While Raimondo’s team has continued to shop 111 Westminster St., other proposals in and around downtown have drawn attention away from the building. At one point, there was a plan to build a baseball stadium for the Pawtucket Red Sox, but the deal never materialized. There has also been a years-long effort to build a 46-story residential tower on the former I-195 land. Construction hasn’t started, but the developer has said he still wants to build the new skyscraper.
The “Superman” building aside, Rhode Island has seen plenty of development on Raimondo’s watch. In her State of the State address on Wednesday, she said Rhode Island had just $84 million in commercial real estate investment during her first year in office. By 2018, it saw $1.3 billion.
“The long-empty Route 195 land in Providence is now a hub of innovation, with two million square feet of new development underway, creating thousands of new jobs,” Raimondo said.
Joseph Paolino, former mayor of Providence who owns real estate throughout downtown – including a tower next door to the “Superman” building – said Sweetser deserves a large share of the blame for not filling the building.
“Stefan tried hard,” Paolino said of Pryor. “But you have a seller who thinks it’s worth gold.

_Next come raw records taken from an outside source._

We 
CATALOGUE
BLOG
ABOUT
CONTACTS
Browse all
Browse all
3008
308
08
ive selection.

The building isn’t worth anything empty.”
Paolino played a behind-the-scenes role last year in another potential deal involving 111 Westminster St. There was a proposal floated to allow wealthy, aging Rhode Island residents to earmark their estate taxes for a specific public project, like the “Superman” building, but it was never finalized, and then the COVID-19 pandemic hit.

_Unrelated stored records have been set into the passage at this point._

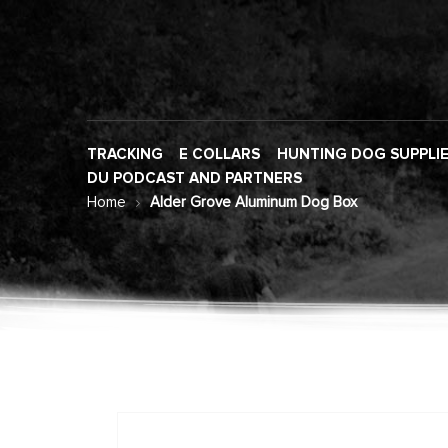
TRACKING
E COLLARS
HUNTING DOG SUPPLI
DU PODCAST AND PARTNERS
Home
Alder Grove Aluminum Dog Box
Skip
to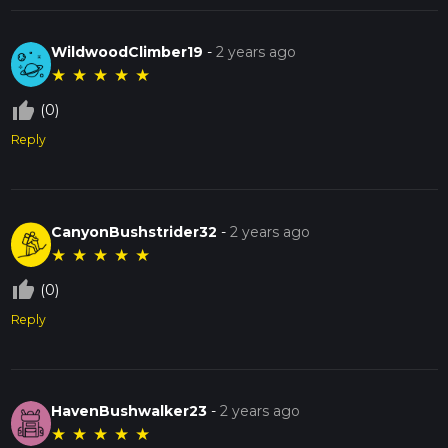
WildwoodClimber19
-
2 years ago
★
★
★
★
★
thumb_up_off_alt
(0)
Reply
CanyonBushstrider32
-
2 years ago
★
★
★
★
★
thumb_up_off_alt
(0)
Reply
HavenBushwalker23
-
2 years ago
★
★
★
★
★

The pandemic has likely changed commercial real estate for the foreseeable future, so the status of the building is uncertain. But there is optimism in some circles that Biden might introduce an infrastructure package that includes incentives for similar projects. In a statement, Ruggerio said, “we are hopeful that once the pandemic eases, additional opportunities will arise.”
Elorza, who wants to run for governor in 2022, said the “Superman” building remains a “priority property,” but he acknowledged that the city hasn’t ruled out attempting to condemn it or take it by eminent domain.
“What I can say is we need to move aggressively on this,” Elorza said. “Every option needs to be on the table.”